Manel a tocar os bois. Mas queres saber? Eles sabiam o regresso a casa e,
assim, o Sr. Manel podia atalhar caminho.
O genocídio a que se tem assistiu durante
as últimas décadas em Portugal tentando, ao que parece, acabar com as marcas da
ruralidade, como se essa fosse a solução para os nossos problemas de atraso e
de subdesenvolvimento económico-cultural, levou a que se esteja a perder uma
grande parte da nossa identidade coletiva e que o património cultural e
natural, caminhe para a descaracterização e até extinção.
Não
basta recuperar para fins turísticos uma dúzia de aldeias, ditas históricas, ou
organizar uma outra dúzia de feiras de artesanato ou gastronomia.
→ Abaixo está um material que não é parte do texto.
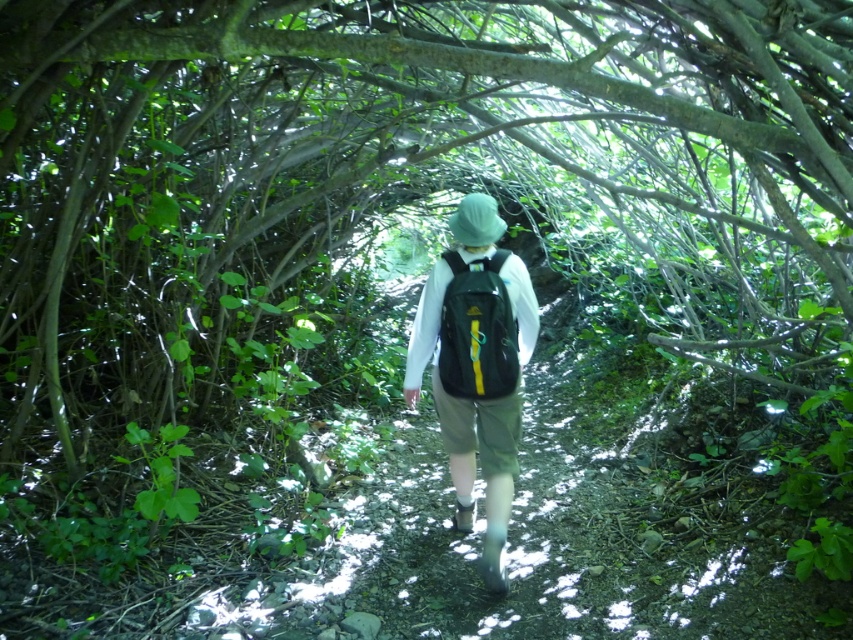 Question: Can you confirm if matte black backpack at center is positioned to the right of matte green backpack at center?

Choices:
 (A) no
 (B) yes

Answer: (B)

Question: Is matte black backpack at center wider than matte green backpack at center?

Choices:
 (A) yes
 (B) no

Answer: (A)

Question: Which point is farther from the camera taking this photo?

Choices:
 (A) (454, 467)
 (B) (492, 308)

Answer: (A)

Question: Among these points, which one is farthest from the camera?

Choices:
 (A) (445, 346)
 (B) (445, 280)

Answer: (B)

Question: Among these points, which one is nearest to the camera?

Choices:
 (A) tap(405, 372)
 (B) tap(448, 282)

Answer: (B)

Question: Considering the relative positions of matte black backpack at center and matte green backpack at center in the image provided, where is matte black backpack at center located with respect to matte green backpack at center?

Choices:
 (A) above
 (B) below

Answer: (B) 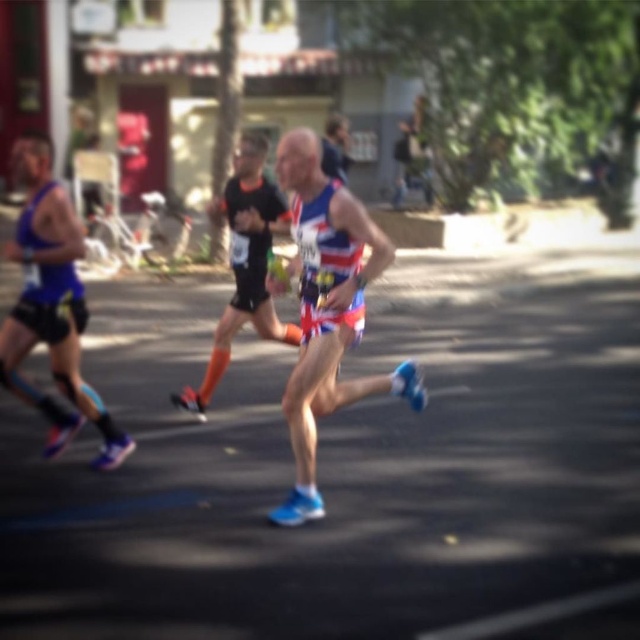 You are a photographer standing at the starting line of the marathon. You want to take a photo that includes both the point at coordinates point (109, 461) and point (241, 182). Which point will appear larger in your photo?

Point (109, 461) is closer to the camera than point (241, 182), so it will appear larger in the photo.

You are a spectator at the marathon and want to take a photo of both the matte blue shorts at center and the reflective blue shorts at center. Which one should you pan your camera to the right to capture first?

The reflective blue shorts at center is on the left side of the matte blue shorts at center, so you should pan your camera to the right to first capture the matte blue shorts at center.

You are a photographer positioned at the starting line of the marathon. You want to capture a photo that includes both the matte blue shorts at center and the matte blue tank top at left. Given that your camera has a maximum focus range of 6 feet, will you be able to include both in the same frame without moving your position?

Falta um
projeto nacional que encare o mundo rural como parte integrante da nossa
riqueza pois, quer queiramos ou não, provavelmente é esse legado que nos faz
diferentes num mundo cada vez mais igual e será valioso. Em cada verão que
passa, parte desse mundo é reduzido a cinzas. Saibamos interpretar esse facto
como um sinal, um apelo, um pedido desesperado de atenção e ajuda para travar
um processo de lenta agonia, que invariavelmente conduzirá à desertificação
humana, cultural e ou mesmo natural, de uma grande parte do território
nacional. O mundo rural é uma terra de velhos.
O
Francisco da Adelina, segue o conselho
do médico de família, de andar a pé, no seu vagar, pelo menos meia hora por
dia, para além do casario a cerca de quinhentos metros. Só depois se senta com
os amigos no seu refúgio da paragem do autocarro, no adro da igreja, a gozar a
tarde soalheira ou cinzenta, o céu azul ou carregado de nuvens que ameaçam
chuva.
Como
muitos do seu tempo, tem memórias do antigamente, de preferência boas. Outras
menos boas. Recordações que pareciam sumidas da memória, aparecem agora nítidas
para nos contar, ainda que um pouco desfocadas, com pormenores na altura tidos
por pouco importantes, no meio de tanta rotina lenta, como o passo de um carro
de bois do antigamente.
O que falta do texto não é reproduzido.